YOUR TASK
Copy each line of the records that holds the string "english".

Transcribed page contents
•••••
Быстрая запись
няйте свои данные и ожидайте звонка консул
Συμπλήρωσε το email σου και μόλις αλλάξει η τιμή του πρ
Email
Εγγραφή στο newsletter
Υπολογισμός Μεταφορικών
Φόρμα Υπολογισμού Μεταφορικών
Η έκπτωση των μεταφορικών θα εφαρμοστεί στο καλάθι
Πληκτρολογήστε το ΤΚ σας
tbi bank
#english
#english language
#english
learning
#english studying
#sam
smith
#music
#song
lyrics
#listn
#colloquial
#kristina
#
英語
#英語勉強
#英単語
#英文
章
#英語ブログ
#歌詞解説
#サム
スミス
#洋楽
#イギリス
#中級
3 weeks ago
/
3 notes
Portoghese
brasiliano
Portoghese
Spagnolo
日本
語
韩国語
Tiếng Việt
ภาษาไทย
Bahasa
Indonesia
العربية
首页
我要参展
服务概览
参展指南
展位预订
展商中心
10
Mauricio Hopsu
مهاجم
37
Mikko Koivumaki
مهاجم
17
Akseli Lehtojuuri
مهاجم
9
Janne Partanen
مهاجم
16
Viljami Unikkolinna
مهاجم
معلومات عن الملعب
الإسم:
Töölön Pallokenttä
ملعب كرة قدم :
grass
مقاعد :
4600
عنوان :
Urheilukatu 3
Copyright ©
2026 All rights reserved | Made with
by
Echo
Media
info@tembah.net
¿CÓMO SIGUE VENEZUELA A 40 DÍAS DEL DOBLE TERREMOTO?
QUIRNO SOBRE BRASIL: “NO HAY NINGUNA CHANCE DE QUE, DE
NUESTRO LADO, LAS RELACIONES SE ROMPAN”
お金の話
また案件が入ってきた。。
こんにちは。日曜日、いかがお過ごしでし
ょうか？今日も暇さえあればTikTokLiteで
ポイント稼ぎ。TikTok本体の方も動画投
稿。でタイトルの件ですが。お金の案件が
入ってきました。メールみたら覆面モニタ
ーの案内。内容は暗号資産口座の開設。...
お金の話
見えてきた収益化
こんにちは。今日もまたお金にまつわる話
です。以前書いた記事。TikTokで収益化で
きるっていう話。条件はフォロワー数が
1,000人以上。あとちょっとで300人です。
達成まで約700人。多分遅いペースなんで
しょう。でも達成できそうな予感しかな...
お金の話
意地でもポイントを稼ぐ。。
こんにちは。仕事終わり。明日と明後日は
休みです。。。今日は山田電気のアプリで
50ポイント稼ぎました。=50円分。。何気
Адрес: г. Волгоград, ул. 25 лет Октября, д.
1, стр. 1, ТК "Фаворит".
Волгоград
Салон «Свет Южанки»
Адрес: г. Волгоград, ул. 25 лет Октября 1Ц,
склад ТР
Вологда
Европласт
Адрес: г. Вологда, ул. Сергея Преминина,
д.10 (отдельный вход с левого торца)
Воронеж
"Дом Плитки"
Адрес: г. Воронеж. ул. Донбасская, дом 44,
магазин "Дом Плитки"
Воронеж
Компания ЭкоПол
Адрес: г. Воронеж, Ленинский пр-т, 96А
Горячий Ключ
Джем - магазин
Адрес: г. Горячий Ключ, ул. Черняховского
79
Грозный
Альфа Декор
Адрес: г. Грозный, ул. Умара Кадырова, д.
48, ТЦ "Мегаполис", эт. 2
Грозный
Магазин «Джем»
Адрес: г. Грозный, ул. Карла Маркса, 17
•••••
ANSWER SPACE
#english
#english language
#english
#english studying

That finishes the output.